> EXERCISE AIM
All of the data, word for word and free of pictures, is the expected result.

Transcribed page contents
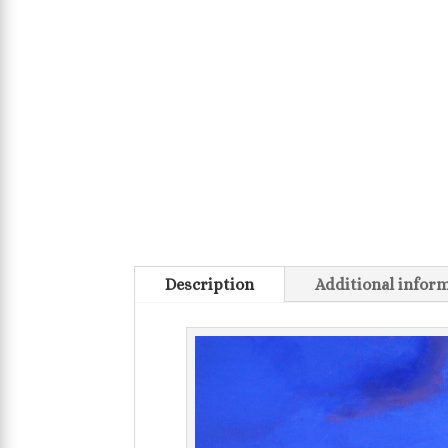
Description
Additional infor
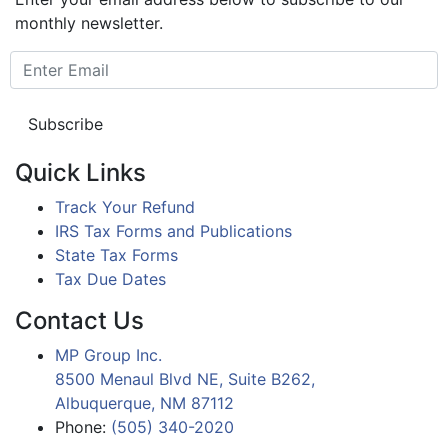
monthly newsletter.
Quick Links
Track Your Refund
IRS Tax Forms and Publications
State Tax Forms
Tax Due Dates
Contact Us
MP Group Inc.
8500 Menaul Blvd NE, Suite B262,
Albuquerque, NM 87112
Phone:
(505) 340-2020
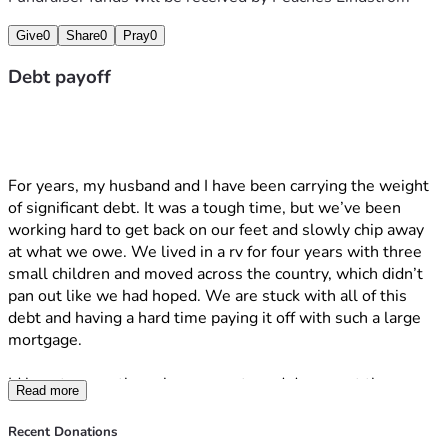
Give
0
Share
0
Pray
0
Debt payoff
For years, my husband and I have been carrying the weight 
of significant debt. It was a tough time, but we’ve been 
working hard to get back on our feet and slowly chip away 
at what we owe. We lived in a rv for four years with three 
small children and moved across the country, which didn’t 
pan out like we had hoped. We are stuck with all of this 
debt and having a hard time paying it off with such a large 
mortgage. 
Id love to secretly make payments and document the 
Read more
process to see how long it will take for my husband to 
notice.
Recent Donations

> REPLY
Description
Additional infor
monthly newsletter.
Quick Links
Track Your Refund
IRS Tax Forms and Publications
State Tax Forms
Tax Due Dates
Contact Us
MP Group Inc.
8500 Menaul Blvd NE, Suite B262,
Albuquerque, NM 87112
Phone:
(505) 340-2020
Give
0
Share
0
Pray
0
Debt payoff
For years, my husband and I have been carrying the weight 
of significant debt. It was a tough time, but we’ve been 
working hard to get back on our feet and slowly chip away 
at what we owe. We lived in a rv for four years with three 
small children and moved across the country, which didn’t 
pan out like we had hoped. We are stuck with all of this 
debt and having a hard time paying it off with such a large 
mortgage. 
Id love to secretly make payments and document the 
Read more
process to see how long it will take for my husband to 
notice.
Recent Donations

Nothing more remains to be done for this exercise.